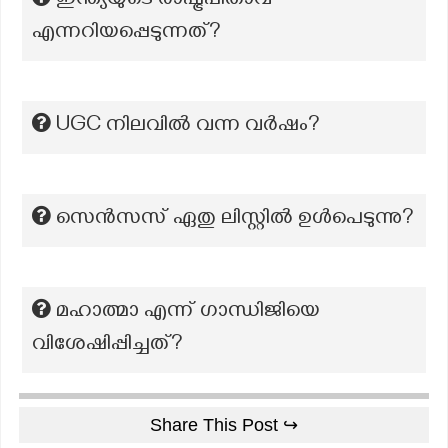
ഇന്ത്യയുടെ രാഷ്ട്രപിതാവ്
എന്നറിയപ്പെടുന്നത്?
UGC നിലവിൽ വന്ന വർഷം?
സെൻസസ് ഏതു ലിസ്റ്റിൽ ഉൾപെടുന്നു?
മഹാത്മാ എന്ന് ഗാന്ധിജിയെ
വിശേഷിപ്പിച്ചത്?
Share This Post ↪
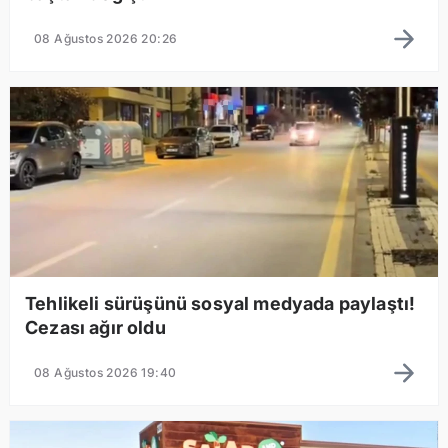
08 Ağustos 2026 20:26
Tehlikeli sürüşünü sosyal medyada paylaştı!
Cezası ağır oldu
08 Ağustos 2026 19:40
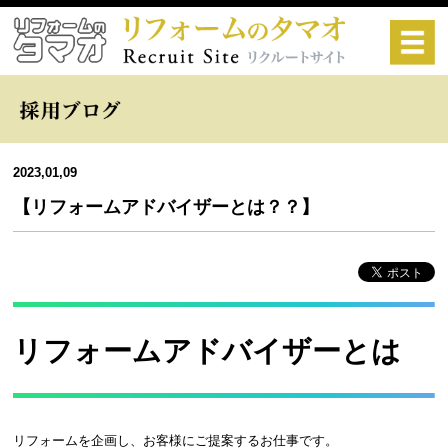
2023,01,09
【リフォームアドバイザーとは？？】
リフォームアドバイザーとは
リフォームを企画し、お客様にご提案するお仕事です。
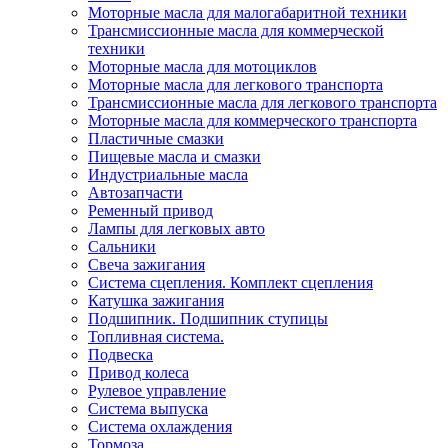
Моторные масла для малогабаритной техники
Трансмиссионные масла для коммерческой
техники
Моторные масла для мотоциклов
Моторные масла для легкового транспорта
Трансмиссионные масла для легкового транспорта
Моторные масла для коммерческого транспорта
Пластичные смазки
Пищевые масла и смазки
Индустриальные масла
Автозапчасти
Ременный привод
Лампы для легковых авто
Сальники
Свеча зажигания
Система сцепления. Комплект сцепления
Катушка зажигания
Подшипник. Подшипник ступицы
Топливная система.
Подвеска
Привод колеса
Рулевое управление
Система выпуска
Система охлаждения
Тормоза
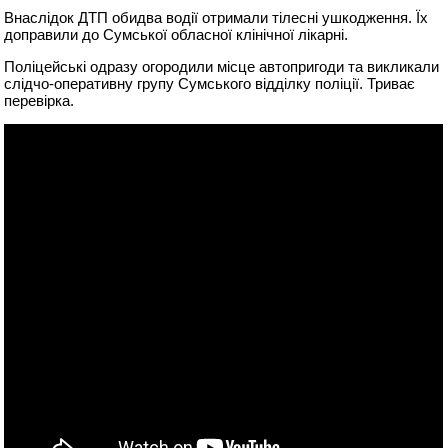
Внаслідок ДТП обидва водії отримали тілесні ушкодження. Їх
доправили до Сумської обласної клінічної лікарні.
Поліцейські одразу огородили місце автопригоди та викликали
слідчо-оперативну групу Сумського відділку поліції. Триває
перевірка.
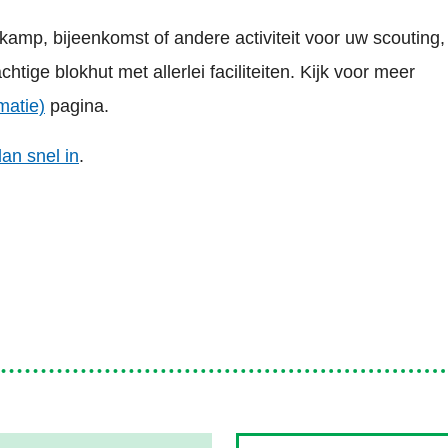
kamp, bijeenkomst of andere activiteit voor uw scouting,
htige blokhut met allerlei faciliteiten. Kijk voor meer
matie)
pagina.
dan snel in
.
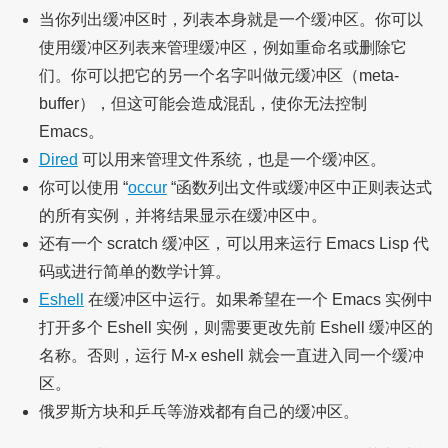
当你列出缓冲区时，列表本身就是一个缓冲区。你可以
使用缓冲区列表来管理缓冲区，例如重命名或删除它
们。你可以把它的另一个名字叫做元缓冲区（meta-
buffer），但这可能会造成混乱，使你无法控制
Emacs。
Dired
可以用来管理文件系统，也是一个缓冲区。
你可以使用 “
occur
“函数列出文件或缓冲区中正则表达式
的所有实例，并将结果显示在缓冲区中。
还有一个 scratch 缓冲区，可以用来运行 Emacs Lisp 代
码或进行简单的数学计算。
Eshell
在缓冲区中运行。如果希望在一个 Emacs 实例中
打开多个 Eshell 实例，则需要更改先前 Eshell 缓冲区的
名称。否则，运行 M-x eshell 就会一直进入同一个缓冲
区。
俄罗斯方块和乒乓等游戏都有自己的缓冲区。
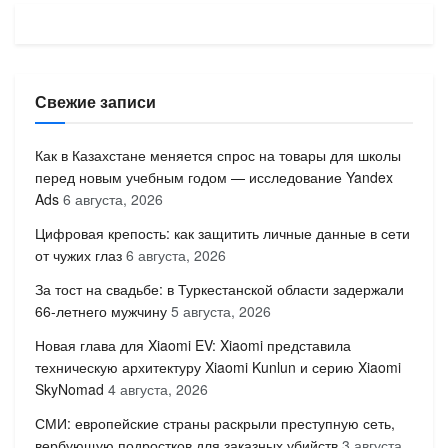
Свежие записи
Как в Казахстане меняется спрос на товары для школы
перед новым учебным годом — исследование Yandex
Ads
6 августа, 2026
Цифровая крепость: как защитить личные данные в сети
от чужих глаз
6 августа, 2026
За тост на свадьбе: в Туркестанской области задержали
66-летнего мужчину
5 августа, 2026
Новая глава для Xiaomi EV: Xiaomi представила
техническую архитектуру Xiaomi Kunlun и серию Xiaomi
SkyNomad
4 августа, 2026
СМИ: европейские страны раскрыли преступную сеть,
вербующую подростков для заказных убийств
3 августа,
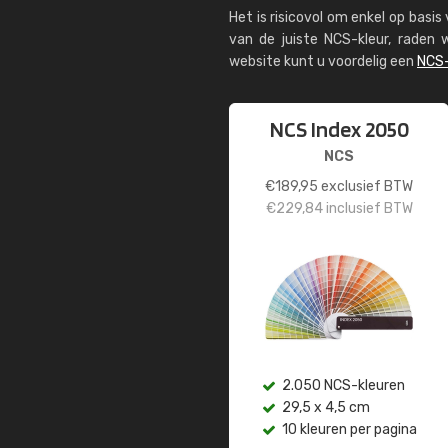
Het is risicovol om enkel op basi
van de juiste NCS-kleur, rade
website kunt u voordelig een
NCS-
NCS Index 2050
NCS
€
189,95
exclusief BTW
€
229,84
inclusief BTW
2.050 NCS-kleuren
29,5 x 4,5 cm
10 kleuren per pagina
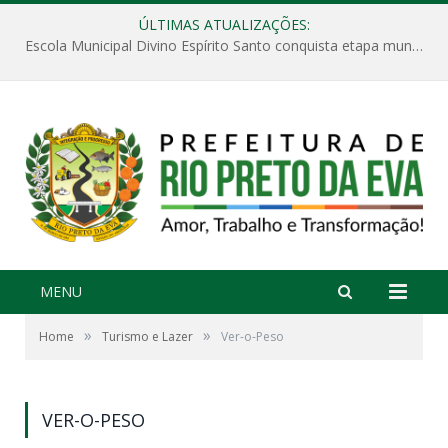
ÚLTIMAS ATUALIZAÇÕES:
Escola Municipal Divino Espírito Santo conquista etapa municipal da V Feira Amazonense de Matemática
MENU
»
»
Home
Turismo e Lazer
Ver-o-Peso
VER-O-PESO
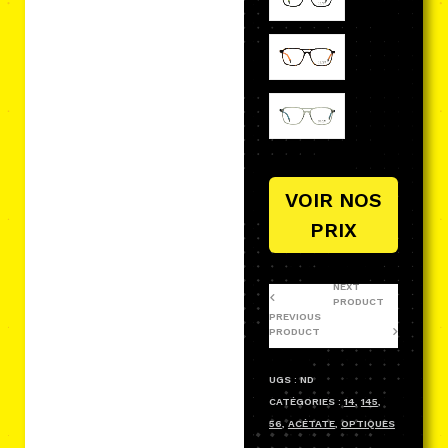
VOIR NOS
PRIX
NEXT
PRODUCT
PREVIOUS
PRODUCT
UGS :
ND
CATÉGORIES :
14
,
145
,
56
,
ACÉTATE
,
OPTIQUES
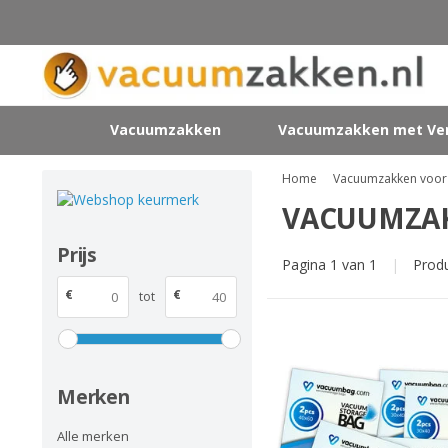
Vacuumzakken
Vacuumzakken met Ven
Home
Vacuumzakken voor 
VACUUMZAK
Prijs
Pagina 1 van 1
|
Prod
€
€
tot
Merken
Alle merken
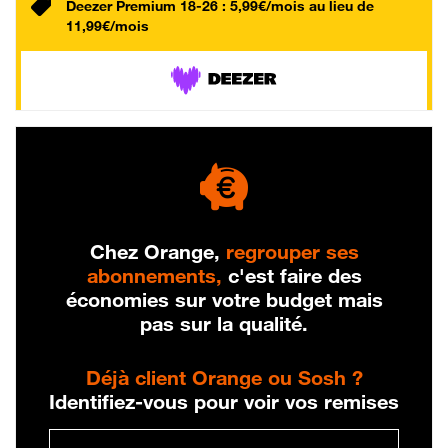
Deezer Premium 18-26 : 5,99€/mois au lieu de
11,99€/mois
Chez Orange,
regrouper ses
abonnements,
c'est faire des
économies sur votre budget mais
pas sur la qualité.
Déjà client Orange ou Sosh ?
Identifiez-vous pour voir vos remises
■ ■ ■
● **Assigned task**
Exact copies of the entries above are needed, with every picture removed.

● **Result**
ഇന്ത്യയുടെ രാഷ്ട്രപിതാവ്
എന്നറിയപ്പെടുന്നത്?
UGC നിലവിൽ വന്ന വർഷം?
സെൻസസ് ഏതു ലിസ്റ്റിൽ ഉൾപെടുന്നു?
മഹാത്മാ എന്ന് ഗാന്ധിജിയെ
വിശേഷിപ്പിച്ചത്?
Share This Post ↪
08 Ağustos 2026 20:26
Tehlikeli sürüşünü sosyal medyada paylaştı!
Cezası ağır oldu
08 Ağustos 2026 19:40
2023,01,09
【リフォームアドバイザーとは？？】
リフォームアドバイザーとは
リフォームを企画し、お客様にご提案するお仕事です。
Моторные масла для малогабаритной техники
Трансмиссионные масла для коммерческой
техники
Моторные масла для мотоциклов
Моторные масла для легкового транспорта
Трансмиссионные масла для легкового транспорта
Моторные масла для коммерческого транспорта
Пластичные смазки
Пищевые масла и смазки
Индустриальные масла
Автозапчасти
Ременный привод
Лампы для легковых авто
Сальники
Свеча зажигания
Система сцепления. Комплект сцепления
Катушка зажигания
Подшипник. Подшипник ступицы
Топливная система.
Подвеска
Привод колеса
Рулевое управление
Система выпуска
Система охлаждения
Тормоза
Внаслідок ДТП обидва водії отримали тілесні ушкодження. Їх
доправили до Сумської обласної клінічної лікарні.
Поліцейські одразу огородили місце автопригоди та викликали
слідчо-оперативну групу Сумського відділку поліції. Триває
перевірка.
kamp, bijeenkomst of andere activiteit voor uw scouting,
htige blokhut met allerlei faciliteiten. Kijk voor meer
matie)
pagina.
dan snel in
.
当你列出缓冲区时，列表本身就是一个缓冲区。你可以
使用缓冲区列表来管理缓冲区，例如重命名或删除它
们。你可以把它的另一个名字叫做元缓冲区（meta-
buffer），但这可能会造成混乱，使你无法控制
Emacs。
Dired
可以用来管理文件系统，也是一个缓冲区。
你可以使用 “
occur
“函数列出文件或缓冲区中正则表达式
的所有实例，并将结果显示在缓冲区中。
还有一个 scratch 缓冲区，可以用来运行 Emacs Lisp 代
码或进行简单的数学计算。
Eshell
在缓冲区中运行。如果希望在一个 Emacs 实例中
打开多个 Eshell 实例，则需要更改先前 Eshell 缓冲区的
名称。否则，运行 M-x eshell 就会一直进入同一个缓冲
区。
俄罗斯方块和乒乓等游戏都有自己的缓冲区。
Свежие записи
Как в Казахстане меняется спрос на товары для школы
перед новым учебным годом — исследование Yandex
Ads
6 августа, 2026
Цифровая крепость: как защитить личные данные в сети
от чужих глаз
6 августа, 2026
За тост на свадьбе: в Туркестанской области задержали
66-летнего мужчину
5 августа, 2026
Новая глава для Xiaomi EV: Xiaomi представила
техническую архитектуру Xiaomi Kunlun и серию Xiaomi
SkyNomad
4 августа, 2026
СМИ: европейские страны раскрыли преступную сеть,
вербующую подростков для заказных убийств
3 августа,
Het is risicovol om enkel op basi
van de juiste NCS-kleur, rade
website kunt u voordelig een
NCS-
NCS Index 2050
NCS
€
189,95
exclusief BTW
€
229,84
inclusief BTW
2.050 NCS-kleuren
29,5 x 4,5 cm
10 kleuren per pagina
ÚLTIMAS ATUALIZAÇÕES:
Escola Municipal Divino Espírito Santo conquista etapa municipal da V Feira Amazonense de Matemática
MENU
»
»
Home
Turismo e Lazer
Ver-o-Peso
VER-O-PESO
VOIR NOS
PRIX
NEXT
PRODUCT
PREVIOUS
PRODUCT
UGS :
ND
CATÉGORIES :
14
,
145
,
56
,
ACÉTATE
,
OPTIQUES
Vacuumzakken
Vacuumzakken met Ven
Home
Vacuumzakken voor 
VACUUMZAK
Prijs
Pagina 1 van 1
|
Prod
€
€
tot
Merken
Alle merken
Deezer Premium 18-26 : 5,99€/mois au lieu de
11,99€/mois
Chez Orange,
regrouper ses
abonnements,
c'est faire des
économies sur votre budget mais
pas sur la qualité.
Déjà client Orange ou Sosh ?
Identifiez-vous pour voir vos remises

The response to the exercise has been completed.